When: Opened Wednesday, August 8
Where: 1961 Adam Clayton Powell Blvd (at 118th Street, Harlem, Manhattan)
Since we’re based in Williamsburg, we admit that sometimes we can have a bit of a neighborhood bias (that extends all the way to Bushwick). All the more reason to head uptown, out of our comfort zone, and visit the latest exhibition mounted by Art in FLUX Harlem. The group highlights local artists by curating pop-up shows in vacant spaces around the neighborhood. Their latest, Small, features correspondingly scaled work by 18 Harlem artists.
When: Closing reception Thursday, August 9, 6–8 pm
Where: Recess Art in Red Hook (159 Pioneer Street, Red Hook, Brooklyn)
Artist Abigail DeVille has been working at the Recess space in Red Hook since the end of May on her installation Invisible Men. For the project, DeVille gathered personal objects along with material she found in the South Bronx to create a dense network of artistic alleys and tunnels, calling our attention to the marginalized populations in our city. Experience the work in its final (for now) state at the closing reception.
When: Friday, August 10, 6–9 pm
Where: Causey Contemporary (92 Wythe Avenue, Williamsburg, Brooklyn)

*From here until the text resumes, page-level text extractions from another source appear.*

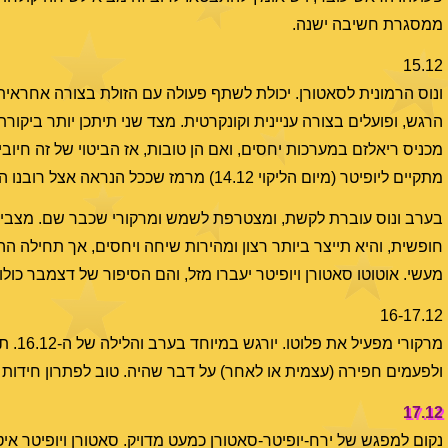
ממסגרת חשיבה ישנה.
15.12
ונוס הרמונית לסאטורן. יכולת לשתף פעולה עם הזולת בצורה אחראית 
הרגש, ופועלים בצורה עניינית וקונקרטית. מצד שני תיתכן יותר ביקורת
מכניס ריאלזם במערכות יחסים, ואם הן טובות, אז הביטוי של זה חיובי
מתקיים ליופיטר (מיום הליקוי 14.12) מרמז שככל הנראה אצל רובנו התהליך חיובי.
בערב ונוס עוברת לקשת, ומצטרפת לשמש ומרקורי שכבר שם. מצביע ע
חופשית, והיא תייצר ביותר רצון ומהירות שיחה ויחסים, אך תחילה ה
מעשי. אוטוטו סאטורן ויופיטר יעברו מזל, והם הסיפור של דצמבר כולו.
16-17.12
מרקור
ולפעמים חפירה (עצמית או לאחר) על דבר שהיה. טוב לפתרון חידות 
17.12
נקום למפגש של ירח-יופיטר-סאטורן כמעט מדויק. סאטורן ויופיטר איט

For Causey Contemporary’s summer exhibition this year, curator Tracy Causey-Jeffery looked through the portfolios of over 500 members of the International Sculpture Center and chose nine artists. She then asked them to create and contribute works they had made themselves, mostly from steel; the result is the wonderfully named Boys with Toys. In conjunction with the show, the gallery hosts a panel discussion tomorrow night in which the artists will discuss public sculpture.
When: Opens Friday, August 10, 6–9 pm
Where: Mighty Tanaka (111 Front Street, #224, Dumbo, Brooklyn)
Calling all street-art fans: Might Tanaka is launching an exhibition dedicated to the work of two premier stencil artists — Chris Stain and Joe Iurato. According to the press release, this is the first gallery pairing of Stain and Iurato, who are highly influenced by each other’s work. A good chance to spend some time with the work of artists’ whose medium is largely ephemeral.
When: Saturday, August 11, 10 pm–1 am
Where: Recession Art at Culturefix (9 Clinton Street, Lower East Side, Manhattan)
If you have any interest in avant-garde film — any at all — Kenneth Anger is your man. Anger is not only known as a pioneering experimental filmmaker, but also one of the first openly gay ones. Recession Art screens nine of his most influential films in a laid-back setting with a bar. Go, have a drink and either see what you’ve been missing or revel in what you already know.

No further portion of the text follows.